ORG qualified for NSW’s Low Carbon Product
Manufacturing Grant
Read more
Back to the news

|---|

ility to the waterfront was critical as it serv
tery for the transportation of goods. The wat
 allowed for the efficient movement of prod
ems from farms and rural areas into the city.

|---|

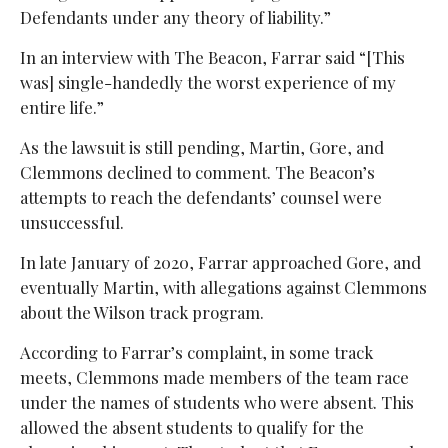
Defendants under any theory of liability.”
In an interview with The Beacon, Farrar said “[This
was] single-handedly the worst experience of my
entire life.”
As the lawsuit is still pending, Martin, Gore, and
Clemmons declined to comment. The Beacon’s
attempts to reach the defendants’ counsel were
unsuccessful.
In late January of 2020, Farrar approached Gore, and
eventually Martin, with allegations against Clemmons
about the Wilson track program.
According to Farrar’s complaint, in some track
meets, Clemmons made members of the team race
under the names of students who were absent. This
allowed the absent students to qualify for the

|---|

### WORK TASK
Give the number of lines in the records that contain the string "allowed", and nothing besides.

### RESPONSE TO THE TASK
2